Re: [PATCH bpf-next 0/9] xdp: Support multiple programs on a single interface through chain calls - Toke Høiland-Jørgensen

From: "Toke Høiland-Jørgensen" <toke@redhat.com>
To: Alexei Starovoitov <alexei.starovoitov@gmail.com>,
	Jesper Dangaard Brouer <brouer@redhat.com>
Cc: Song Liu <songliubraving@fb.com>,
	Daniel Borkmann <daniel@iogearbox.net>,
	Alexei Starovoitov <ast@kernel.org>, Martin Lau <kafai@fb.com>,
	Yonghong Song <yhs@fb.com>,
	Marek Majkowski <marek@cloudflare.com>,
	Lorenz Bauer <lmb@cloudflare.com>,
	David Miller <davem@davemloft.net>,
	"netdev\@vger.kernel.org" <netdev@vger.kernel.org>,
	"bpf\@vger.kernel.org" <bpf@vger.kernel.org>
Subject: Re: [PATCH bpf-next 0/9] xdp: Support multiple programs on a single interface through chain calls
Date: Thu, 03 Oct 2019 16:33:13 +0200	[thread overview]
Message-ID: <87pnjdq4pi.fsf@toke.dk> (raw)
In-Reply-To: <CAADnVQKTbaxJhkukxXM7Ue7=kA9eWsGMpnkXc=Z8O3iWGSaO0A@mail.gmail.com>

Alexei Starovoitov <alexei.starovoitov@gmail.com> writes:

> On Thu, Oct 3, 2019 at 1:53 AM Jesper Dangaard Brouer <brouer@redhat.com> wrote:
>>> The xdpcap use-case is to trap any XDP return action code (and tcpdump
>> via perf event ring_buffer).  For system administrators the xdpcap
>> use-case is something we hear about all the time, so one of the missing
>> features for XDP.  As Toke also wrote, we want to extend this to ALSO
>> be-able to see/dump the packet BEFORE a given XDP program.
>
> It sounds to me that 'xdpdump/xdpcap' (tcpdump equivalent) is
> the only use case both you and Toke are advocating for.
> I think such case we can do already without new kernel code:
> - retrieve prog_id of the program attached to given xdp ifindex
> - convert to fd
> - create prog_array of one element and store that prog_fd
> - create xdpump bpf prog that prints to ring buffer
>   and tail_calls into that prog_array
> - replace xdp prog on that ifindex
>
> Now it see all the traffic first and existing xdp progs keep working.
> What am I missing?

Yeah, that takes care of the "run xdpdump as the first thing" use case.
But we also want to be able to run it *after* another program, *without*
modifying that program to add a tail call.
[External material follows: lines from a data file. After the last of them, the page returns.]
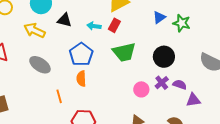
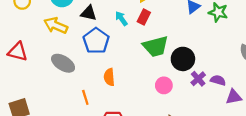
cyan arrow: (94, 26) -> (121, 18), turned 48
blue pentagon: (81, 54) -> (96, 41), moved
black circle: (164, 57) -> (183, 59), moved
pink circle: (141, 89) -> (164, 85), moved

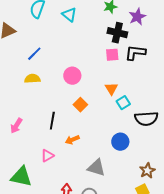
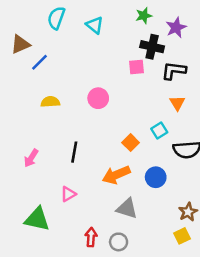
blue line: (34, 54) -> (40, 62), moved
pink square: (112, 55) -> (137, 67), moved
orange triangle: (111, 89) -> (177, 103), moved
orange square: (80, 105) -> (131, 143), moved
orange arrow: (72, 140) -> (116, 175), moved, size x1.6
More generally, we want to be able to chain XDP programs from multiple
sources in arbitrary ways. Let me try to provide a more fleshed-out
usage example:

Say a distro ships MyFirewall and MyIDS, two different upstream
projects, both of which support XDP acceleration. MyFirewall has
specified in its documentation that its XDP program will return XDP_PASS
for anything that it has determined should not be dropped. So the
sysadmin decides he wants to enable both, and of course he wants both to
be XDP-accelerated.

This particular sysadmin doesn't want to expend IDS resources on traffic
that the firewall has already decided to drop, so he'll just install the
firewall first, and then run the IDS on any traffic that gets XDP_PASS.
So he installs IDS as a chain-call XDP program on the XDP_PASS action
after the firewall.

Another sysadmin might be more paranoid (or have more CPU resources
available), and so he wants to run the IDS first, and the firewall
afterwards. So he installs the two XDP programs in the reverse order, by
chaining the firewall to the IDS' XDP_PASS action.
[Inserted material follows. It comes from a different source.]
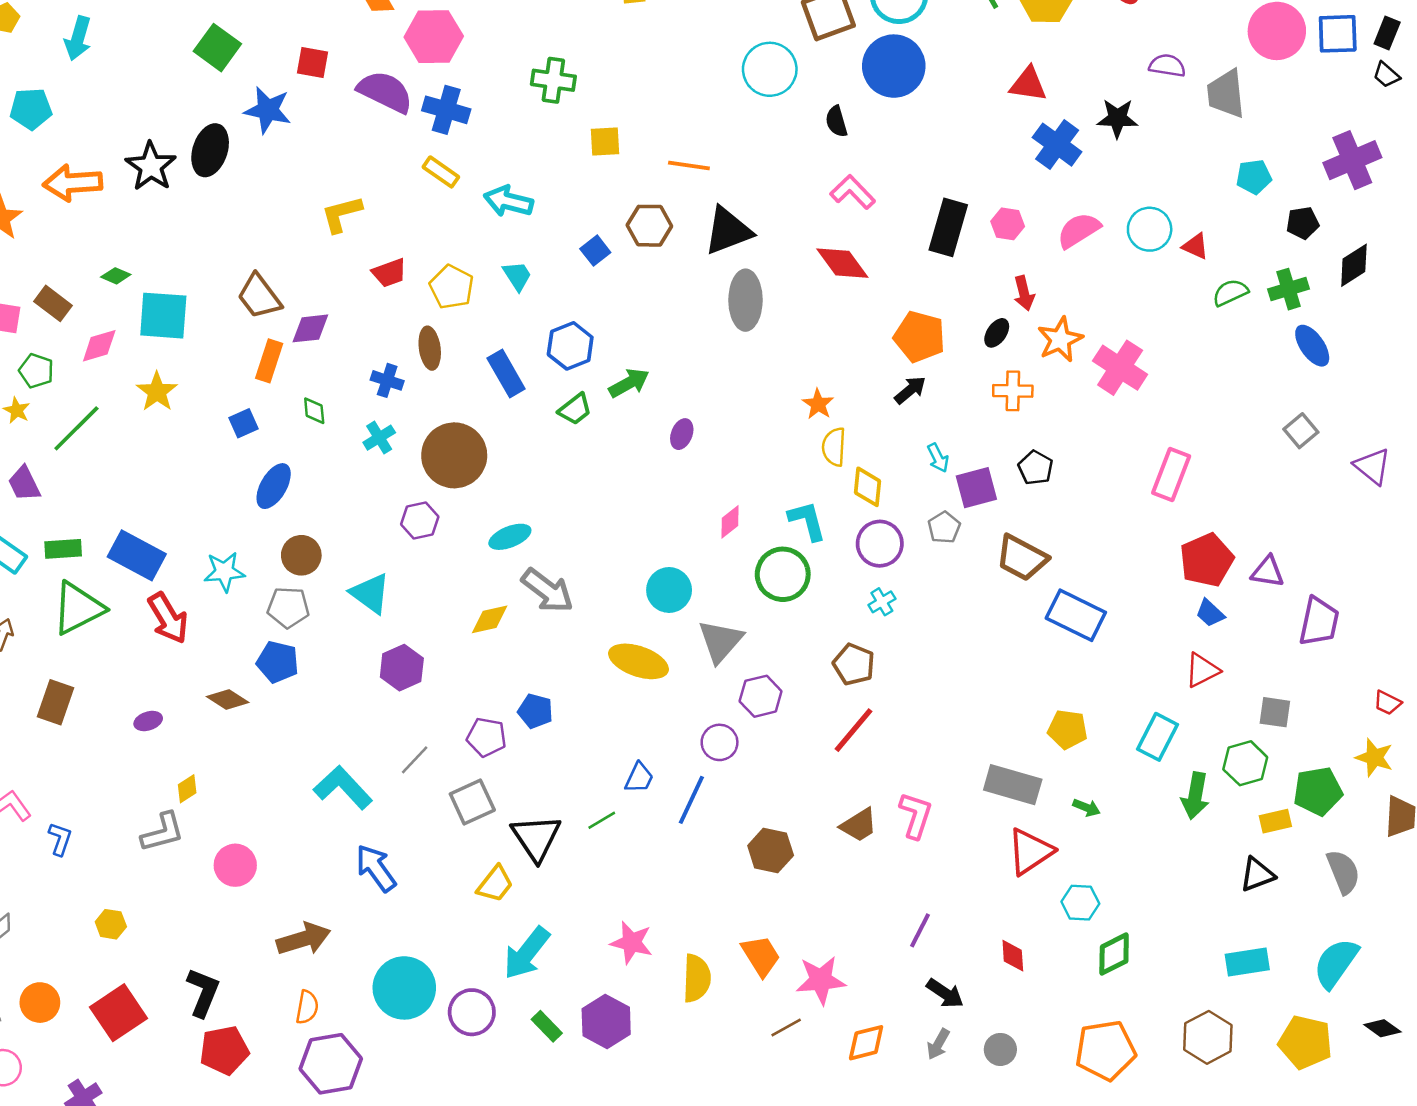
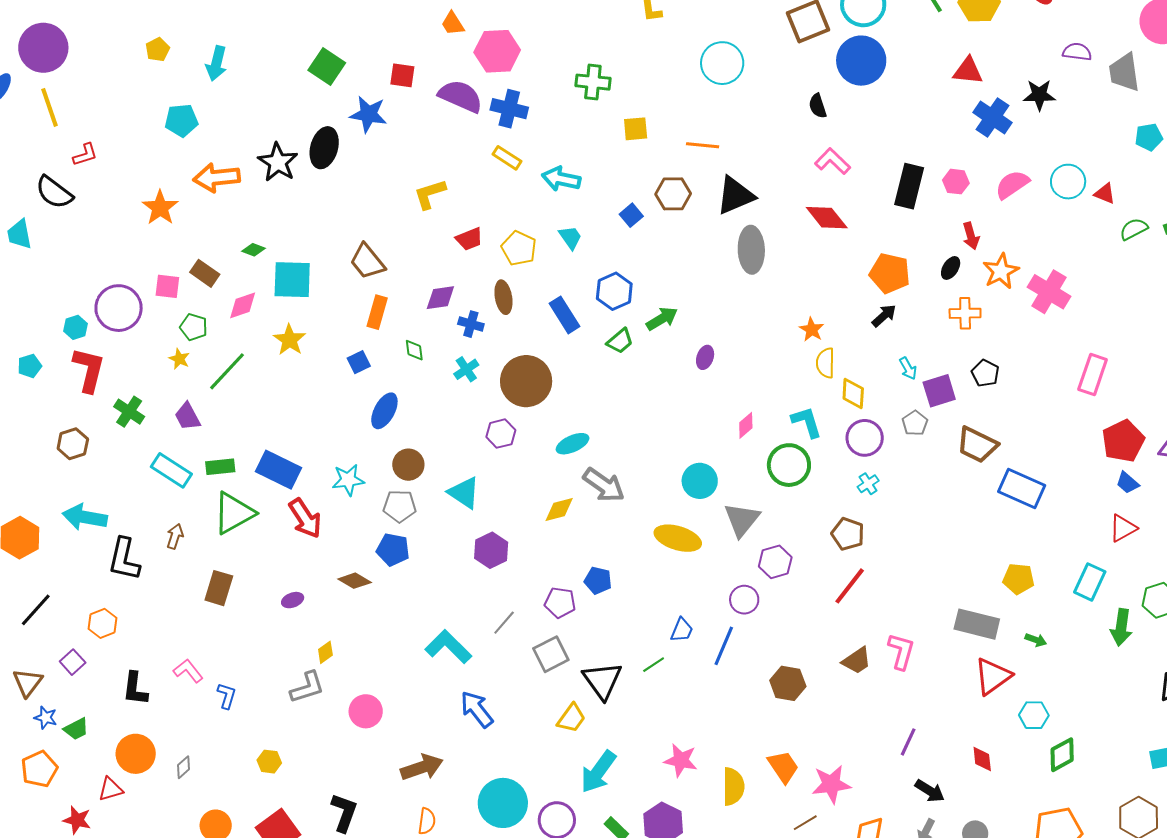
cyan circle: (770, 69) -> (722, 63), moved
purple diamond: (310, 328) -> (440, 298), moved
At the same time, the sysadmin wants to inspect what the firewall is
actually dropping, so he fires up xdpdump and tells it to show him
everything dropped by the firewall. The xdpdump tool does this by
attaching itself as a chain call program to the XDP_DROP action of the
firewall program.

In all cases, the sysadmin can't (or doesn't want to) modify any of the
XDP programs. In fact, they may just be installed as pre-compiled .so
BPF files on his system. So he needs to be able to configure the call
chain of different programs without modifying the eBPF program source
code.

This is basically what we're trying to support with XDP chain calls
(which I guess is now turning into more general eBPF chain calls). I
think it is doable with something based on the BPF_PROG_CHAIN_* series
you posted a link to earlier; but instead of having an explicit
tail_call_next() helper, I'll just make the verifier insert the chain
calls before each BPF_EXIT instruction when this feature is turned on.
Do you see any reason why this wouldn't work?

-Toke